Wow. I am really messing things up around here! I am making a list of tips to tape inside my baking cupboard for next time!

The yeast was good until March 2011, I think the water was too warm maybe. I'm using all white all-purpose flour, no whole wheat at all. I might have put too much flour down when I went to knead, and maybe didn't knead long enough. Boy am I discouraged! I'm going to try again once we finish up the last few slices of this loaf.

Any suggestions for a *truly* fool-proof recipe that doesn't require a breadmaker? This is the one I used. Any thoughts on this particular recipe?

http://rosylittlethings.typepad.com/posie_gets_cozy/2010/02/alicias-oatmeal-bread.html


----------



## upnorthlady (Oct 16, 2009)

Your oatmeal recipe seems ok - it's a little different than mine. I usually make more than one loaf at a time. My only concern with your recipe is the hot oven - I wouldn't put any kind of bread dough in a 450 oven to start with. At that temp your dough will seal itself quicker than it can rise in the oven. Bread dough continues to rise while baking until the outer crust is firm enough that the interior bread can't push it up anymore. I bake my oatmeal bread at 350 for 50 min. Experience is the best teacher for bread baking. Eventually you will know how much flour to add, you will know what the dough should feel like when it's done kneading and how to shape loaves well. As for testing when bread is done to get that "hollow sound", even that will take some experience. Just keep on baking and eventually you will produce fine loaves of bread!!


----------



## MissQueenie (Feb 15, 2006)

Thank you for all the hints! I was really surprised by the oven temp, too, when I first read it. I almost never bake anything that hot, and sure enough I feel like the outside was overcooked and the inside was doughy. I'll try your temp and time for the next loaf.

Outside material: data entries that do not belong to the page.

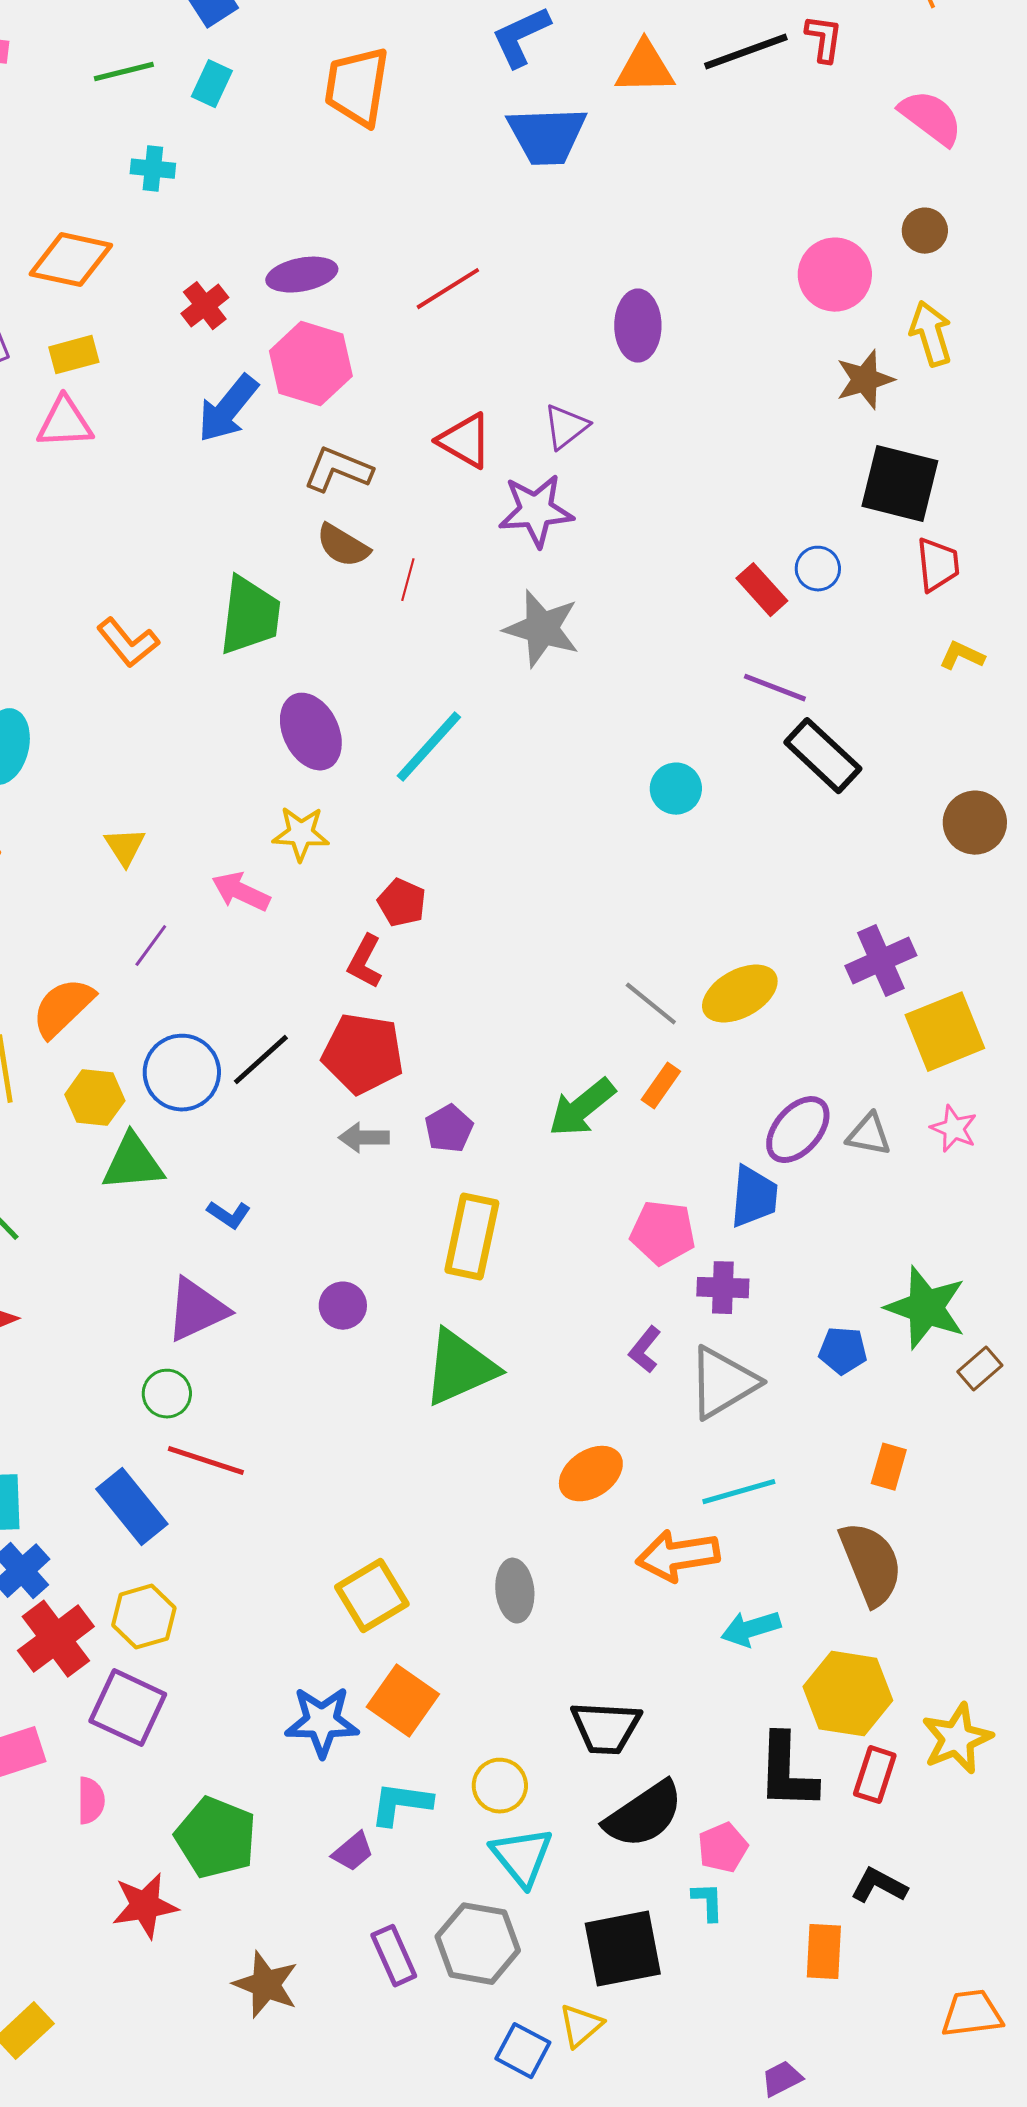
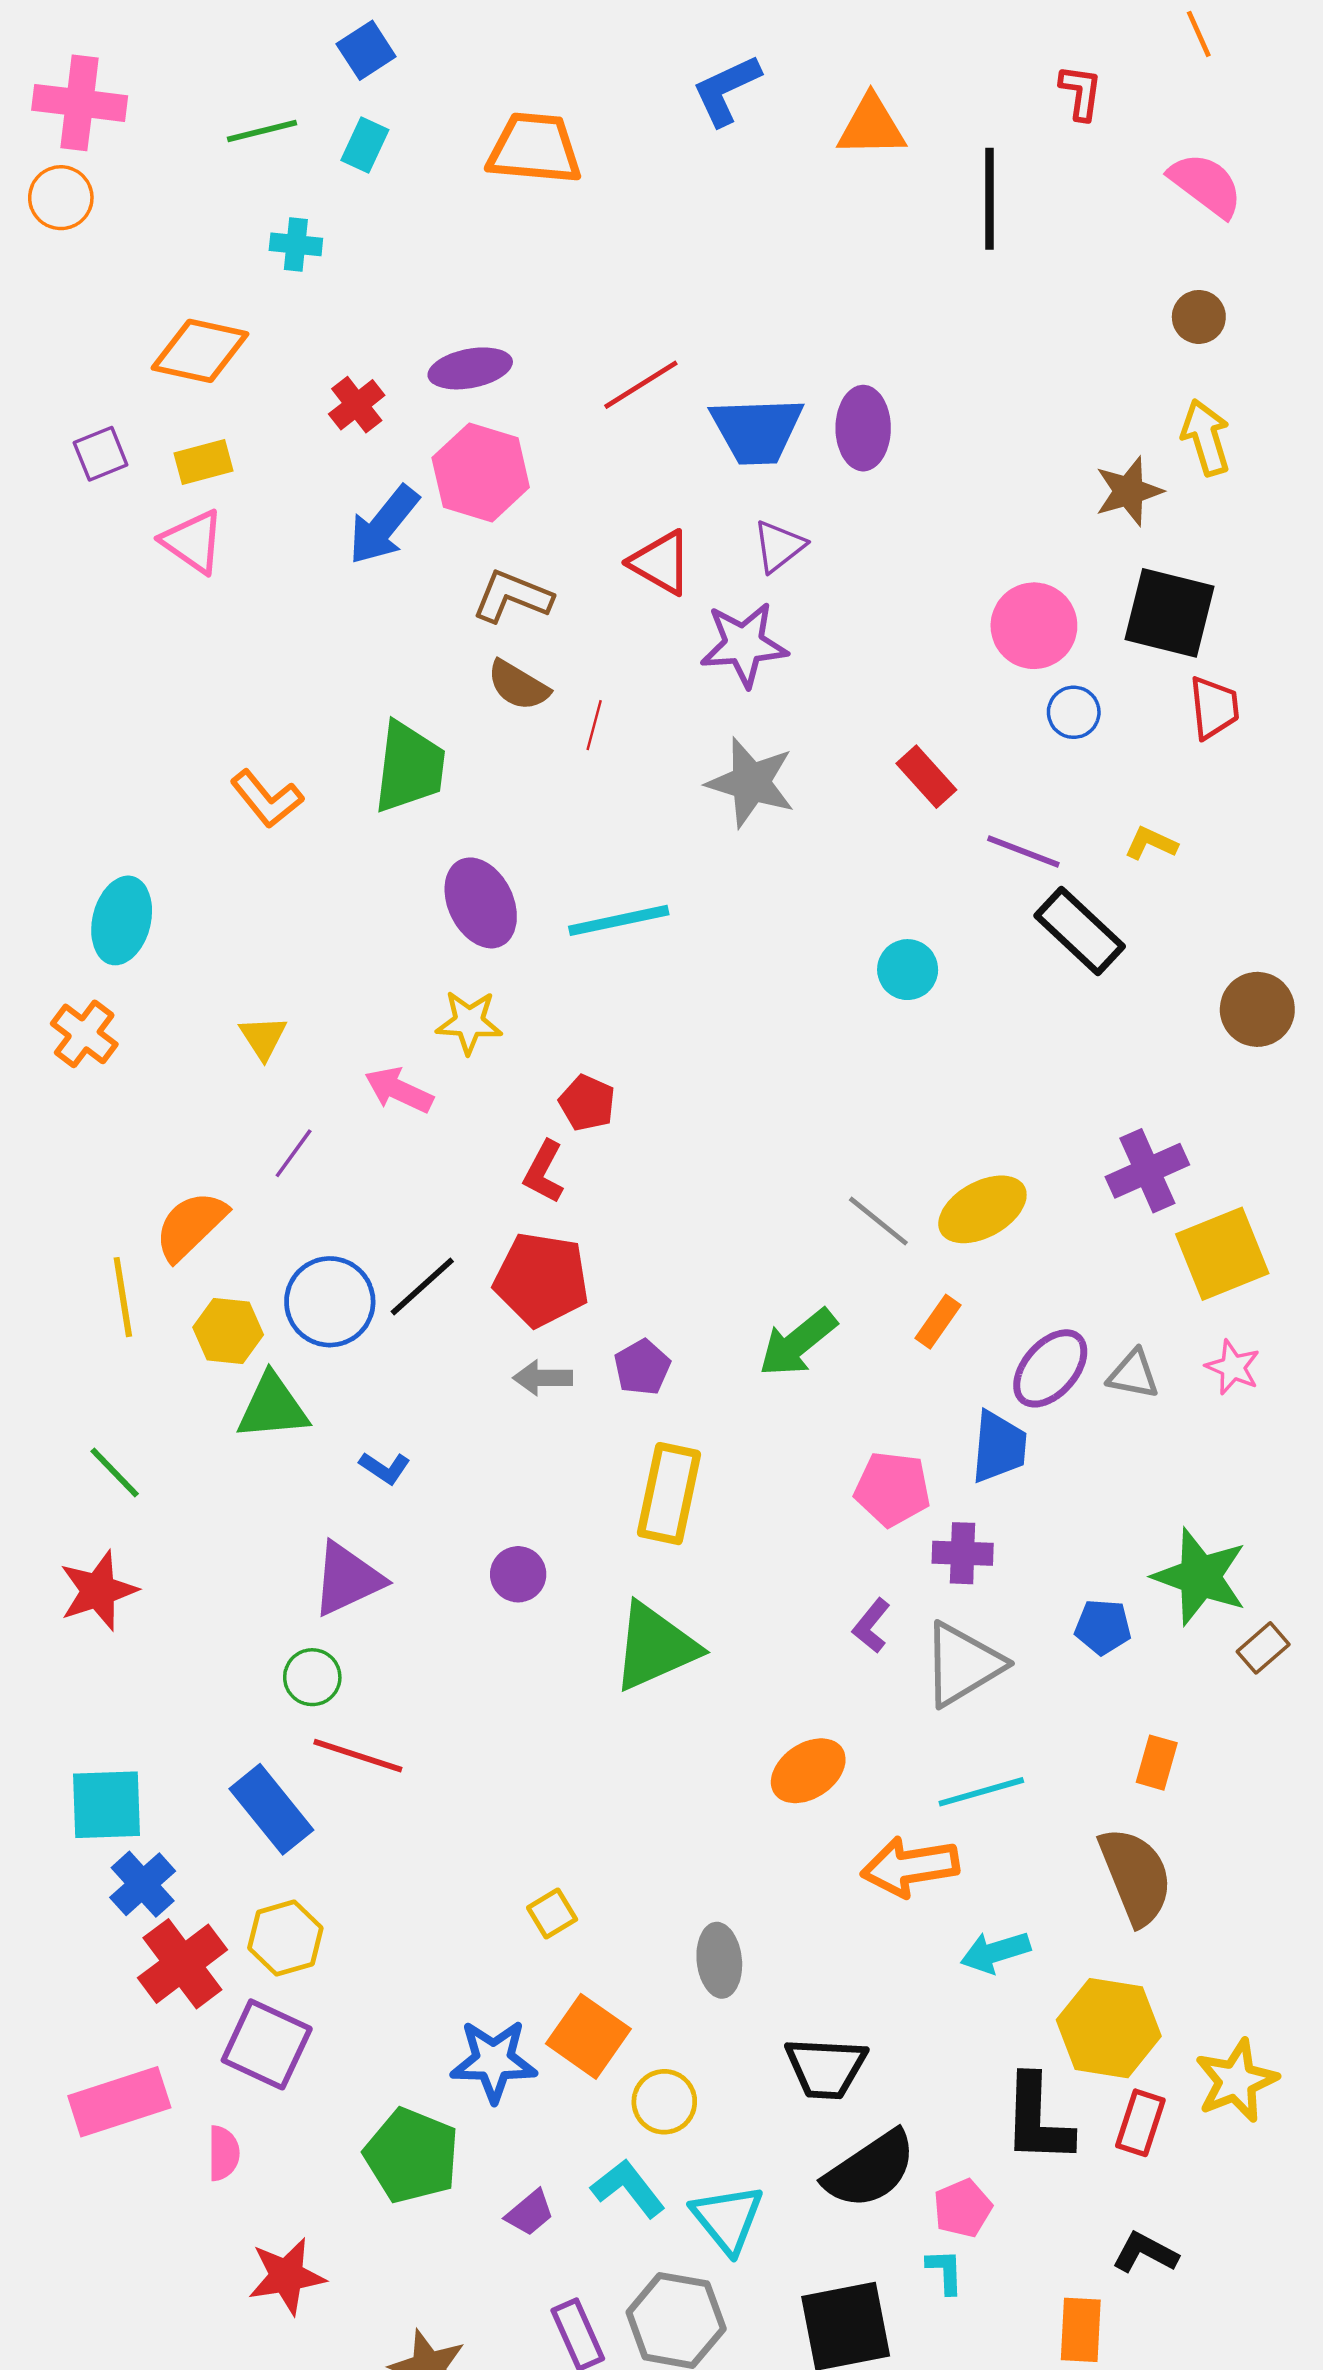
black line: (746, 52) -> (989, 199), moved, turned -70
orange trapezoid: (357, 87) -> (535, 149), turned 86
blue trapezoid: (547, 136) -> (757, 430), moved
pink circle: (835, 275) -> (1034, 626), moved
pink triangle: (65, 423) -> (193, 542), turned 38
red rectangle: (762, 590) -> (926, 777), moved
yellow L-shape: (962, 656) -> (1151, 843), moved
cyan line: (429, 747) -> (619, 920), turned 36
orange rectangle: (661, 1086) -> (938, 1322), moved
gray ellipse: (515, 1591) -> (719, 1960), moved
yellow square: (372, 1596) -> (552, 1913), size x0.6
yellow circle: (500, 1786) -> (664, 2102), moved
cyan L-shape: (401, 1804) -> (628, 2188), moved, turned 44
green pentagon: (216, 1838) -> (412, 2156), moved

We're a small family, and my husband is away from home for days at a time for work every week, so one loaf will last us a week. I am always scared to freeze bread (how do you defrost it?), so making more than one is a bit of a waste for us.


----------



## Mulegirl (Oct 6, 2010)

I'll agree with UNL--your yeast wasn't good for whatever reason, and that oven sounds WAY too hot! It sounds like someone was using a meat-roasting method for bread, sheesh. In terms of determining what is too hot for yeast, if I can't stick my finger in it for longer than a few seconds, it's definitely too hot for yeast.

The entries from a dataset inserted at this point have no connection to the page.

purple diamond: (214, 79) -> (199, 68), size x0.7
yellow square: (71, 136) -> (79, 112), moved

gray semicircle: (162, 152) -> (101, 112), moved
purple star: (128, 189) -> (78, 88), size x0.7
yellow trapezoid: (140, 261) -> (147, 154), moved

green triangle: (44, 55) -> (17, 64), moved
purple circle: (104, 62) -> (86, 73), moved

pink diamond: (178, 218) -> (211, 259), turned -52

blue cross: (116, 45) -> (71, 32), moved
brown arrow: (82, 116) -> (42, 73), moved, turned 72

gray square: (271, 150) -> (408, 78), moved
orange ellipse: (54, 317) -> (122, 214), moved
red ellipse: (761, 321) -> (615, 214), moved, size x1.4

On the one loaf vs. two: try making two loaves some week, and using the second loaf for other things. If we have leftover bread at the end of the week, we usually make bread pudding or strata on the weekend. Both are lovely things to do with leftover bread, and really are tasty enough that it can be worth purposely making leftover bread for them.


----------



## sewsilly (May 16, 2004)

A loaf will fall apart if it's not done. After reading your recipe link, I'm also thinking that it may not be an excellent beginners loaf... the poster just developed a recipe from several others and obviously has lots of experience.

With all things when you first start,,, try simple first. like this:

http://www.hillbillyhousewife.com/beginnersbread.htm

Please don't be discouraged... it takes time to learn the technique and the way it goes. Bread takes patience, sometimes you can look at it and tell that you just need to let it rise longer, etc, but it comes with practice. Once you learn a bit more, you'll feel so much more confidant.

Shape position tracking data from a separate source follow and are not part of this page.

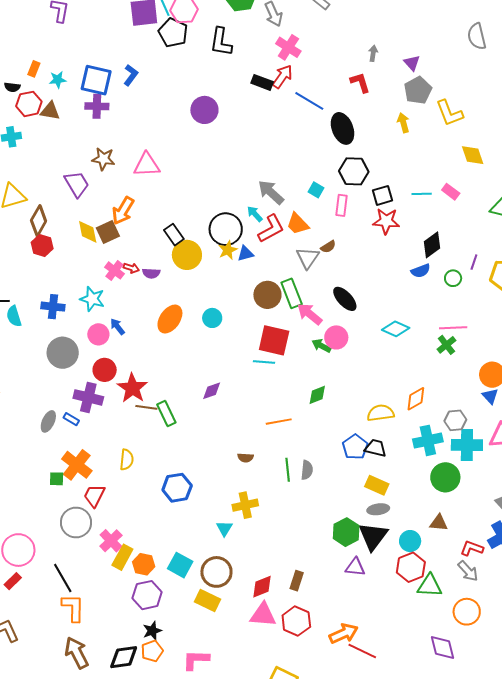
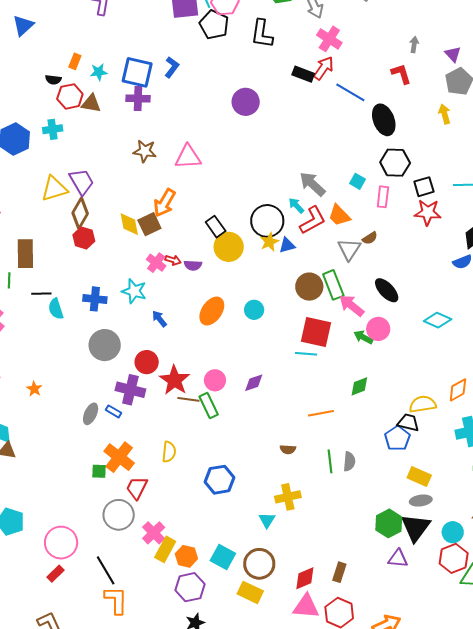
purple trapezoid: (77, 184) -> (82, 182), moved
pink circle: (98, 334) -> (215, 380), moved
black trapezoid: (375, 448) -> (408, 423), moved

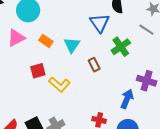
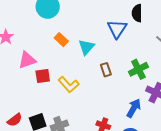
pink triangle: (16, 38) -> (27, 60), moved
green cross: (121, 47) -> (138, 69), moved
red square: (38, 71) -> (43, 76), moved

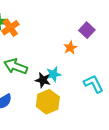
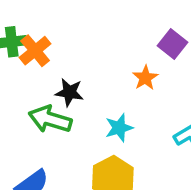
black star: (43, 80) -> (69, 92), moved

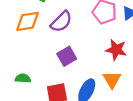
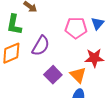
orange triangle: (112, 80) -> (78, 75), moved

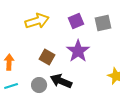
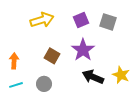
gray square: (103, 23) -> (108, 22), turned 30
black arrow: (61, 81) -> (93, 77), moved

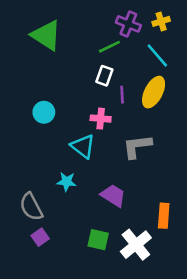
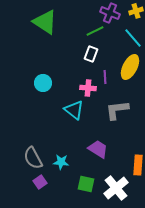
purple line: (122, 95) -> (105, 77), moved
cyan star: (67, 182) -> (61, 162), moved

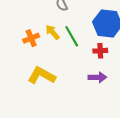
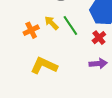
red cross: (100, 51) -> (99, 38), turned -32

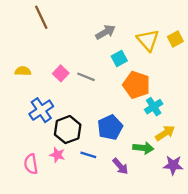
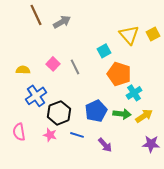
gray arrow: (105, 32) -> (62, 22), moved
yellow semicircle: (23, 71) -> (23, 70), moved
gray line: (86, 77) -> (75, 67), turned 42
green arrow: (143, 148) -> (122, 114), moved
pink semicircle: (31, 164) -> (19, 132), moved

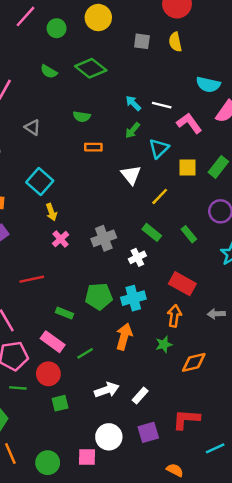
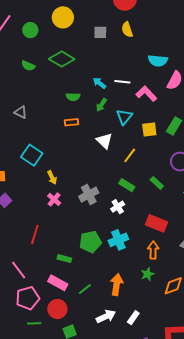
green semicircle: (82, 117) -> (73, 97), moved
yellow arrow: (51, 212) -> (52, 177), moved
red line: (32, 279) -> (35, 234), turned -54
orange arrow: (124, 337) -> (117, 285), moved

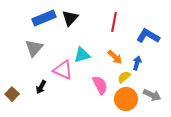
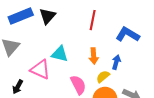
cyan triangle: (82, 55) -> (60, 54), turned 30
orange arrow: (115, 57) -> (94, 56), turned 42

Have courage and carry on!

dawn


----------



## doigle (Dec 3, 2004)

Hi MissQueenie, I too am working on improving my yeast bread skills lately. The ones I made yesterday were ok. But just ok. I always think it seems like the holes in the finished bread are way bigger than they should be. I'm using all purpose flour, cuz it's easier to learn with. It cooperates more than whole wheat they say. And I bake at 325. These last loaves were good, but I used 2 T of yeast for 3 loaves of bread. And yeast is so expensive now too.

Am I using too much yeast? Can I get by with less? I hope?


----------



## Mulegirl (Oct 6, 2010)

Someone correct me if I'm wrong, but I think the main consequence of less yeast will be a longer rising time. If you do want to try this, go a little at a time, say, 2 tbsp down to 1 1/2 tbsp, and see how it goes.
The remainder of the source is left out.